Even if the full restoration of forest ecosystems may require several decades, the restoration of hydrological functioning can be much faster, taking from 1 or 2 years up to 5 or 10 years [22,28,31,33,43,44,45] as vegetation growth and surface soil properties recovery have a dominant role. The NDVI is in essence a way to measure the health and density of vegetation using satellite imagery [88]. The recovery of NDVI, and therefore vegetation density, in pre-fire conditions provides a good indicator of hydrological response recovery as well. Previous studies have indicated that remotely sensed NDVI can be used to describe the effect of vegetation dynamics in the SCS-CN method [89,90]. In the current study, there are areas where NDVI values remain noticeably lower than in the pre-fire period. The delineation of these areas can provide a tool for targeted restoration actions like soil erosion protection measures or artificial reforestation actions. At the same time there are areas that have much higher natural revegetation potential, in some cases overpassing the pre-fire values. These areas are mostly located in plains with good soil conditions and in some cases in agricultural areas.
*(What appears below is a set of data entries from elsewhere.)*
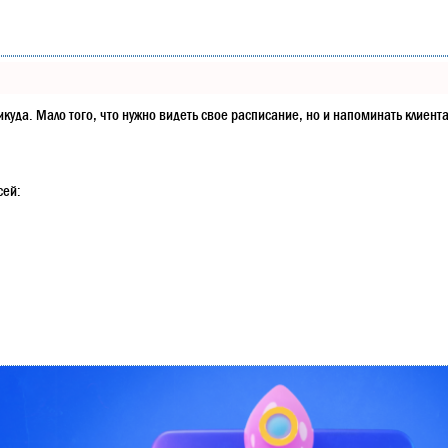
в никуда. Мало того, что нужно видеть свое расписание, но и напоминать кли
сей: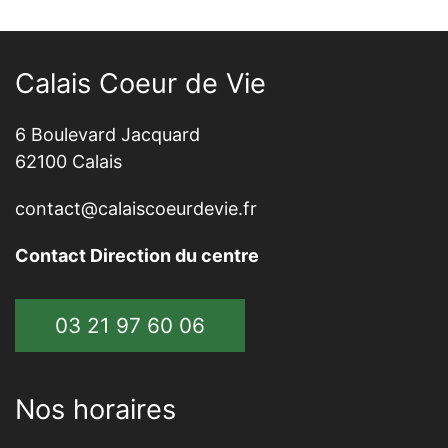
Calais Coeur de Vie
6 Boulevard Jacquard
62100 Calais
contact@calaiscoeurdevie.fr
Contact Direction du centre
03 21 97 60 06
Nos horaires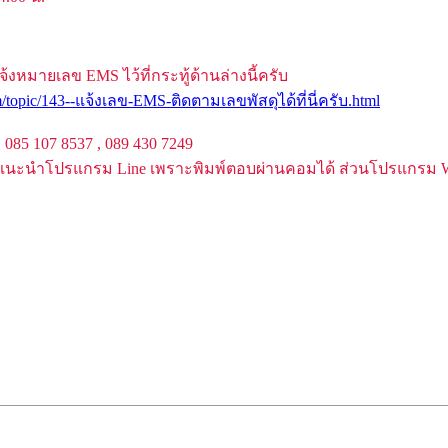
้งหมายเลข EMS ไว้ที่กระทู้ด้านล่างนี้ครับ
/topic/143--แจ้งเลข-EMS-ติดตามเลขพัสดุได้ที่นี่ครับ.html
85 107 8537 , 089 430 7249
แนะนำโปรแกรม Line เพราะพิมพ์ตอบผ่านคอมได้ ส่วนโปรแกรม Wha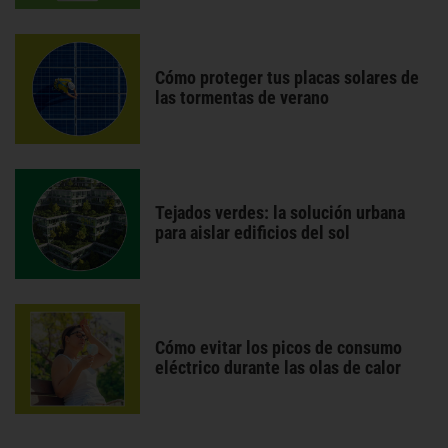
Cómo proteger tus placas solares de
las tormentas de verano
Tejados verdes: la solución urbana
para aislar edificios del sol
Cómo evitar los picos de consumo
eléctrico durante las olas de calor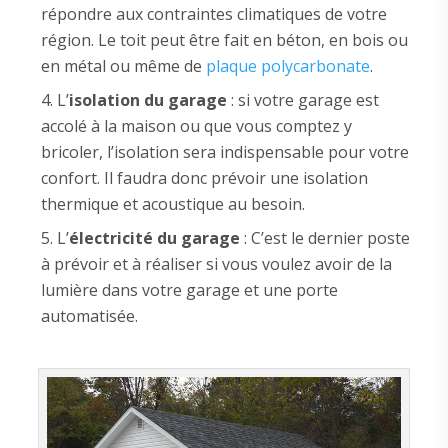
répondre aux contraintes climatiques de votre
région. Le toit peut être fait en béton, en bois ou
en métal ou même de
plaque polycarbonate
.
L’
isolation du garage
: si votre garage est
accolé à la maison ou que vous comptez y
bricoler, l’isolation sera indispensable pour votre
confort. Il faudra donc prévoir une isolation
thermique et acoustique au besoin.
L’
électricité du garage
: C’est le dernier poste
à prévoir et à réaliser si vous voulez avoir de la
lumière dans votre garage et une porte
automatisée.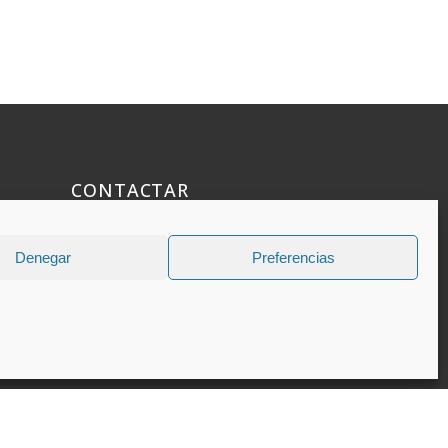
CONTACTAR
925 508 922
Denegar
Preferencias
dhelia@dhelia.es
Lunes a Jueves de 08:00h a 17:00h
Viernes de 08:00h a 15:00h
Identifying such areas allows better post-fire management and prioritization of limited resources.

However, accurate forecasting of vegetation recovery trajectories is challenging due to the multivariate, non-linear, and interactive effects of biotic and abiotic factors across scales [91]. Satellite-derived time-series images of vegetation cover have been previously used to assist natural regeneration forecasting, combining population models and non-parametric spatial matching [92]. Wilson et al. [56], in their study that modeled post-fire ecosystem recovery using satellite derived observations of vegetation as a function of stand age, topography, and climate, achieved adequate performance. Specifically, their model predicted approximately half (R² = 0.47) of the variation in NDVI between 2 and 10 years following fire. The multilinear model that was developed in this study provided adequate performance in the prediction of NDVI spatial variability, with the best performance achieved for the period 10 years after the forest fire.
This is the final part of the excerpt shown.